Minding one’s own mind is a difficult art. One must juggle with the uncontrolled power of ideas, the tyranny of imagination, the empire of reason, the excesses of imitation, and the probable (in-)adequacy of the mind to reality.
One must also consider the conformation of the soul’s desire to her true end. The soul is basically a mystery to herself. How could she unravel mysteries far from her attainment, when she is evidently unable to understand herself, or to escape the grip of her drifting imagination?
The myth, it seems, may be for the soul an alternative path of research. It is one way to escape the tyranny of the déjà vu and its consequences. A way to set her free, while giving in to her vertigo.
Here is an example.
In the Timaeus, Plato describes the power that the soul exerts over the body, and in the Phaedrus, he deals with the soul liberated from the body.
On the one hand, the soul is in charge of the body into which it has descended. On the other hand, the soul freed from the body travels through the heavens and governs the world. So doing, she binds herself to celestial souls.

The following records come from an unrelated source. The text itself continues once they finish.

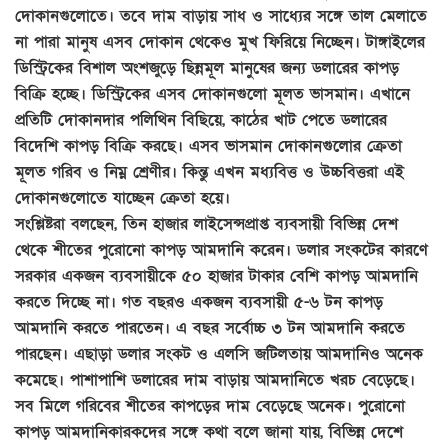
দোকানগুলোতে। তবে দাম বাড়ায় সাধ ও সাধ্যের সঙ্গে তাল মেলাতে
না পারা মানুষ এসব দোকান থেকেও মুখ ফিরিয়ে নিচ্ছেন। টাঙ্গাইলের
ডিস্ট্রিকের বিশাল অংশজুড়ে ছিন্নমূল মানুষের জন্য ডলারের কাপড়
বিক্রি হচ্ছে। ডিস্ট্রিকের এসব দোকানগুলো মূলত ভাসমান। এখানে
প্রতিটি দোকানদার পলিথিন বিছিয়ে, কাঠের খাট পেতে ডলারের
বিদেশি কাপড় বিক্রি করছে। এসব ভাসমান দোকানগুলোর ক্রেতা
মূলত গরিব ও নিম্ন শ্রেণীর। কিন্তু এখন মধ্যবিত্ত ও উচ্চবিত্তরা এই
দোকানগুলোতে যাচ্ছেন ক্রেতা হয়ে।
সংশ্লিষ্টরা বলছেন, তিন হাজার লাইসেন্সপ্রাপ্ত ব্যবসায়ী বিভিন্ন দেশ
থেকে শীতের পুরোনো কাপড় আমদানি করেন। ডলার সংকটের কারণে
সরকার একজন ব্যবসায়ীকে ৫০ হাজার টাকার বেশি কাপড় আমদানি
করতে দিচ্ছে না। গত বছরও একজন ব্যবসায়ী ৫-৬ টন কাপড়
আমদানি করতে পারতেন। এ বছর সর্বোচ্চ ৩ টন আমদানি করতে
পারছেন। এছাড়া ডলার সংকট ও এলসি জটিলতায় আমদানিও অনেক
কমেছে। পাশাপাশি ডলারের দাম বাড়ায় আমদানিতে খরচ বেড়েছে।
সব মিলে গরিবের শীতের কাপড়ের দাম বেড়েছে অনেক। পুরোনো
কাপড় আমদানিকারকদের সঙ্গে কথা বলে জানা যায়, বিভিন্ন দেশে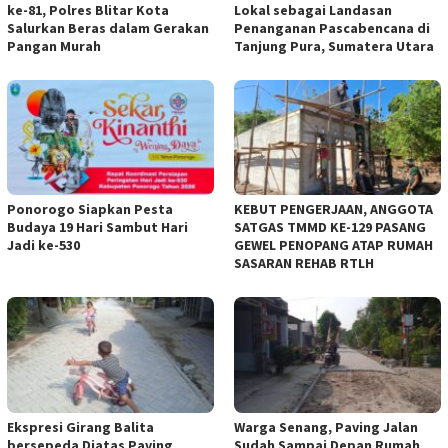
ke-81, Polres Blitar Kota
Lokal sebagai Landasan
Salurkan Beras dalam Gerakan
Penanganan Pascabencana di
Pangan Murah
Tanjung Pura, Sumatera Utara
Ponorogo Siapkan Pesta
KEBUT PENGERJAAN, ANGGOTA
Budaya 19 Hari Sambut Hari
SATGAS TMMD KE-129 PASANG
Jadi ke-530
GEWEL PENOPANG ATAP RUMAH
SASARAN REHAB RTLH
Ekspresi Girang Balita
Warga Senang, Paving Jalan
bersepeda Diatas Paving
Sudah Sampai Depan Rumah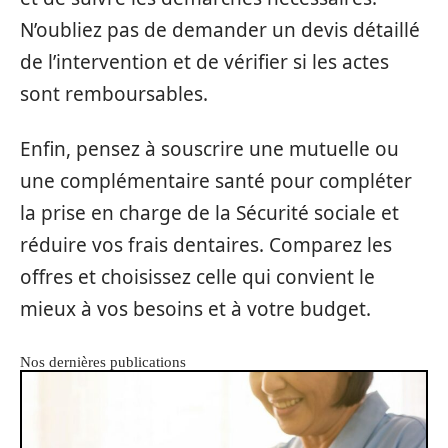
N’oubliez pas de demander un devis détaillé
de l’intervention et de vérifier si les actes
sont remboursables.
Enfin, pensez à souscrire une mutuelle ou
une complémentaire santé pour compléter
la prise en charge de la Sécurité sociale et
réduire vos frais dentaires. Comparez les
offres et choisissez celle qui convient le
mieux à vos besoins et à votre budget.
Nos dernières publications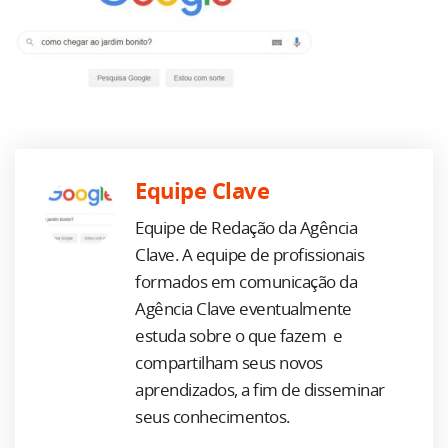
Equipe Clave
Equipe de Redação da Agência
Clave. A equipe de profissionais
formados em comunicação da
Agência Clave eventualmente
estuda sobre o que fazem e
compartilham seus novos
aprendizados, a fim de disseminar
seus conhecimentos.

Her liberation is accompanied by frankly enigmatic phenomena:
« Where does it come from that the names of mortal and also immortal are given to the living, that is what we must try to say. Every soul takes care of everything that is devoid of a soul and, on the other hand, circulates throughout the whole universe, presenting herself there sometimes in one form and sometimes in another. However, when she is perfect and has her wings, it is in the heights that she walks, it is the whole world that she administers. »i
The soul « has her wings » and is called to administer the « whole world ». What does that mean?

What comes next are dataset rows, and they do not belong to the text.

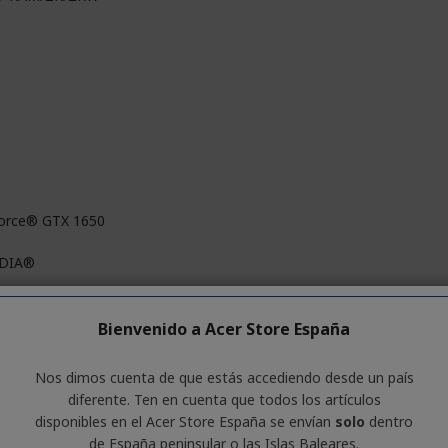
orce® GTX 1650
IDIA®
icada
Bienvenido a Acer Store España
B
Nos dimos cuenta de que estás accediendo desde un país
diferente. Ten en cuenta que todos los artículos
DR5
disponibles en el Acer Store España se envían
solo
dentro
de España peninsular o las Islas Baleares.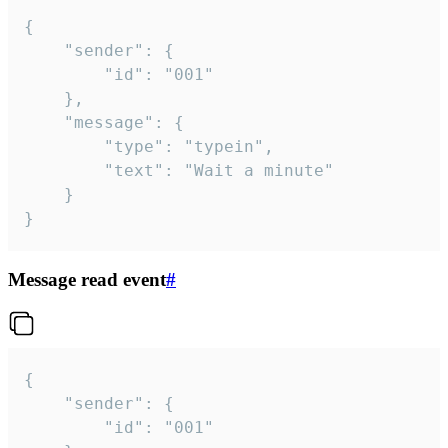
{

	"sender": {

		"id": "001"

	},

	"message": {

		"type": "typein",

		"text": "Wait a minute"

	}

}
Message read event
#
{

	"sender": {

		"id": "001"
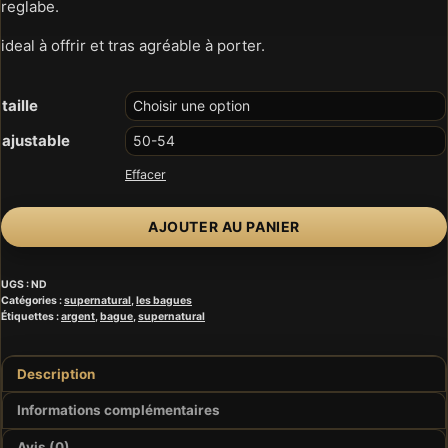
reglabe.
ideal à offrir et tras agréable à porter.
taille
ajustable
Effacer
quantité
AJOUTER AU PANIER
de
bague
UGS :
ND
supernatural
Catégories :
supernatural
,
les bagues
argent
Étiquettes :
argent
,
bague
,
supernatural
Description
Informations complémentaires
Avis (0)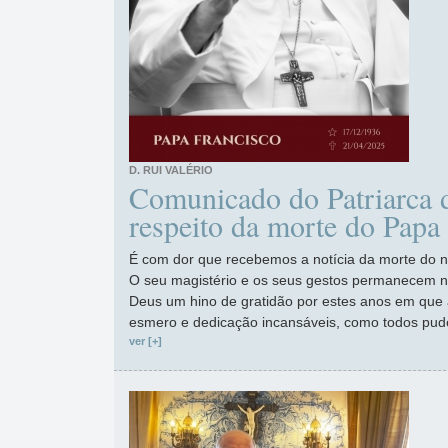
D. RUI VALÉRIO
Comunicado do Patriarca 
respeito da morte do Papa
É com dor que recebemos a notícia da morte do n
O seu magistério e os seus gestos permanecem 
Deus um hino de gratidão por estes anos em que a
esmero e dedicação incansáveis, como todos pu
ver [+]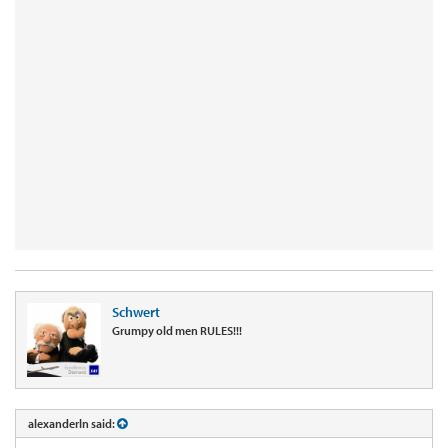
Schwert
Grumpy old men RULES!!!
alexanderln said: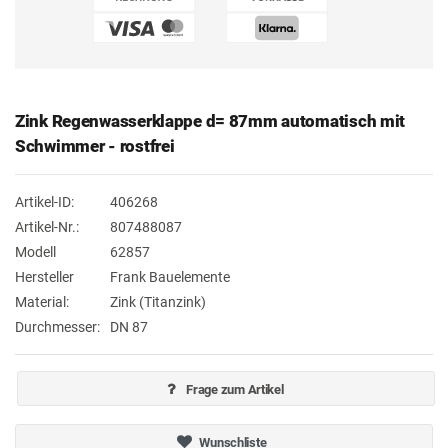
Zink Regenwasserklappe d= 87mm automatisch mit
Schwimmer - rostfrei
Artikel-ID:
406268
Artikel-Nr.:
807488087
Modell
62857
Hersteller
Frank Bauelemente
Material:
Zink (Titanzink)
Durchmesser:
DN 87
Frage zum Artikel
Wunschliste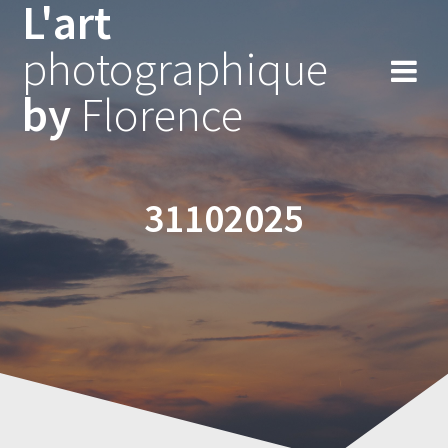
L'art
Skip
to
photographique
content
by
Florence
31102025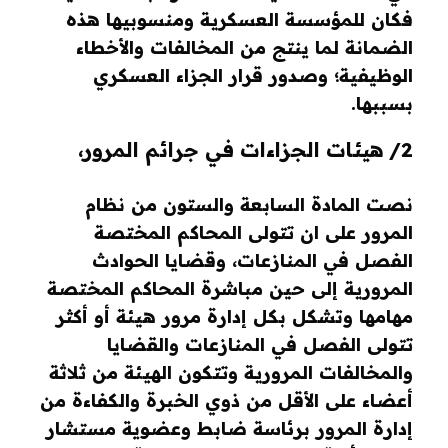
فكان للمؤسسة العسكرية ومنسوبيها هذه
الضمانة لما ينتج من المخالفات والأخطاء
الوظيفية؛ وصدور قرار الجزاء العسكري
بسببها.
2/ هيئات الجزاءات في جرائم المرور،
نصت المادة السابعة والستون من نظام
المرور على ان تتولى المحاكم المختصة
الفصل في المنازعات، وقضايا الحوادث
المرورية إلى حين مباشرة المحاكم المختصة
مهامها وتشكل بكل إدارة مرور هيئة أو أكثر
تتولى الفصل في المنازعات والقضايا
والمخالفات المرورية وتتكون الهيئة من ثلاثة
أعضاء على الأقل من ذوي الخبرة والكفاءة من
إدارة المرور برئاسة ضابط وعضوية مستشار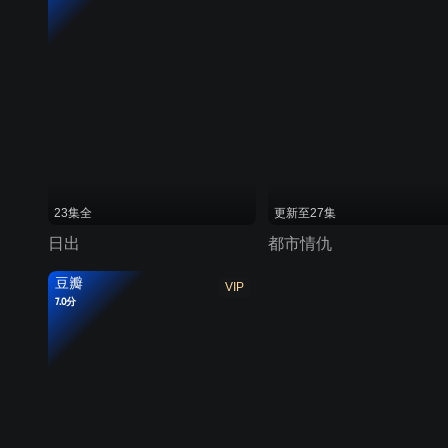
23集全
更新至27集
日出
都市情仇
豆瓣
VIP
7.0分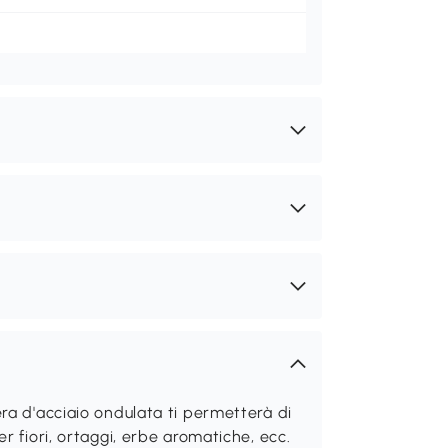
ra d'acciaio ondulata ti permetterà di
r fiori, ortaggi, erbe aromatiche, ecc.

By commenting on this passage, Marsilio Ficino brings it closer to another text by Plato which states in a rather obscure way:
« The need for intelligence and the soul united to intelligence exceeds all necessity. »ii
This comment requires an explanation.
When the soul is liberated, that is, when she leaves the body, she takes advantage of this freedom to unite herself « necessarily » to the intelligence. Why « necessarily »? Because in the spiritual world there is a law of attraction that is analogous to the law of universal attraction in the physical universe. This law is the law of the love that the free soul « necessarily » feels for the (divine) intelligence.
When she unites with the ‘intelligence’, the soul becomes « winged ». She can do anything, including « administering the whole world ».
This explanation doesn’t explain much, actually.
Why is the « perfect » soul, « winged », called to « administer the whole world »?
In reality, the mystery is thickening. The Platonic myth only opens doors to other, more obscure questions.
Two thousand years after Plato, Marsilio Ficino proposed an interpretation of these difficult questions:
“All reasonable souls possess an upper part, spiritual, an intermediate part, rational, a lower part, vital. Intermediate power is a property of the soul. Spiritual power is a ray of higher intelligence projected on the soul, and in turn reflected on the higher intelligence. The vital power is also an act of the soul reflecting on the body and then repercussions on the soul, just as sunlight in the cloud is, according to its own quality, a light, but as it emanates from the sun, is ray, and as it fills the cloud, is whiteness.”iii
The thicker the mystery gets, the more images multiply!
Ray, light and whiteness represent different states of intelligence mixing with the mind (the ray becomes light), and of spirit mixing with the world and matter (light becomes whiteness).
We may also understand that the « ray » is a metaphor of the (divine) intelligence, that the « light » is a metaphor of the power of the (human) spirit, and that whiteness is a metaphor of the vital power of the soul. These images (ray, light, whiteness) have a general scope, – which applies to the world as well as to the mind.
So is the myth.
The myth is like a « light », generated by a « ray » striking the mind, and generating « whiteness » in it (i.e. revelation).
The « ray », the “light”, the “whiteness” are images, metaphors, for the Word (Logos), the Myth (Mythos), and Reason (Logos, again), as various degrees of illumination.
Is this explanation enlightening enough?
If not, you will have to learn to fly, without wings, radar and GPS, in the nights and fogs of the world.